我只需知道我应该将try-catch块放在哪里,只是在它提示选择字母的部分。
2 个解决方案
#1
0
First question: How do I put the StringException: Invalid letter... on the next line so it's not beside the 'w'
第一个问题:如何在下一行放置StringException:无效的字母...所以它不在'w'旁边
Change
System.out.println("You typed: " + exitType);
System.out.println(" ");
System.out.println(i);
to
System.out.println("You typed: " + exitType + i);
println adds a newline after printing what is in the argument (which is different from print)
println在打印参数中的内容后添加换行符(与print不同)
Second, I cannot figure out how to add exception handling in this part where the user is asked to enter the letter of choice:
其次,我无法弄清楚如何在要求用户输入选择字母的部分中添加异常处理:
You can add it in the default case or, better, in the else
您可以在默认情况下添加它,或者更好地在其他情况下添加它
else {
throw new ...
}
#2
0
First question: in your catch you have
第一个问题:在你的捕获中你有
System.out.print("You typed: " + exitType + i);
just change to
只是换到
System.out.print("You typed: " + exitType + "\n" + i);
\n is an escaping code which acts as a new line. For sake of completeness, you should actually use \n\r for system compatibility
\ n是一个转义代码,用作新行。为了完整起见,您实际上应该使用\ n \ r来获得系统兼容性
I didn't really get the second question, isn't it enough if you place your try/catch around choiceString = input.next();? It also depends how you want to manage the exception after you catch it.

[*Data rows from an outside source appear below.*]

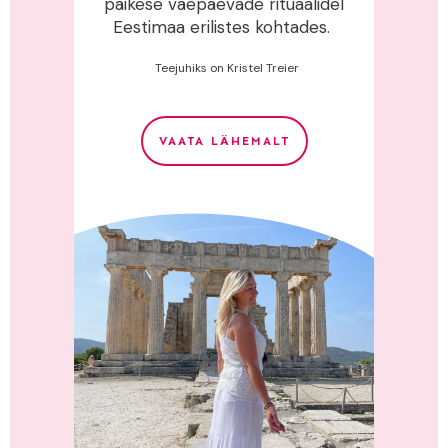
päikese väepäevade rituaalidel
Eestimaa erilistes kohtades.
Teejuhiks on Kristel Treier
VAATA LÄHEMALT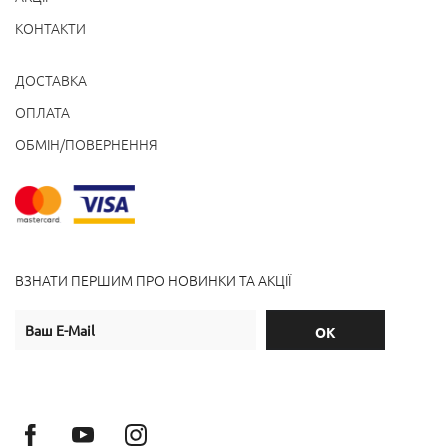
КОНТАКТИ
ДОСТАВКА
ОПЛАТА
ОБМІН/ПОВЕРНЕННЯ
ВЗНАТИ ПЕРШИМ ПРО НОВИНКИ ТА АКЦІЇ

我没有真正得到第二个问题,如果你把try / catch放在choiceString = input.next();?还不够吗?它还取决于您在捕获异常后如何管理异常。
#1
0
First question: How do I put the StringException: Invalid letter... on the next line so it's not beside the 'w'
第一个问题:如何在下一行放置StringException:无效的字母...所以它不在'w'旁边
Change
System.out.println("You typed: " + exitType);
System.out.println(" ");
System.out.println(i);
to
System.out.println("You typed: " + exitType + i);
println adds a newline after printing what is in the argument (which is different from print)
println在打印参数中的内容后添加换行符(与print不同)
Second, I cannot figure out how to add exception handling in this part where the user is asked to enter the letter of choice:
其次,我无法弄清楚如何在要求用户输入选择字母的部分中添加异常处理:
You can add it in the default case or, better, in the else
您可以在默认情况下添加它,或者更好地在其他情况下添加它
else {
throw new ...
}
#2
0
First question: in your catch you have
第一个问题:在你的捕获中你有
System.out.print("You typed: " + exitType + i);
just change to
只是换到
System.out.print("You typed: " + exitType + "\n" + i);
\n is an escaping code which acts as a new line. For sake of completeness, you should actually use \n\r for system compatibility
\ n是一个转义代码,用作新行。为了完整起见,您实际上应该使用\ n \ r来获得系统兼容性
I didn't really get the second question, isn't it enough if you place your try/catch around choiceString = input.next();? It also depends how you want to manage the exception after you catch it.
我没有真正得到第二个问题,如果你把try / catch放在choiceString = input.next();?还不够吗?它还取决于您在捕获异常后如何管理异常。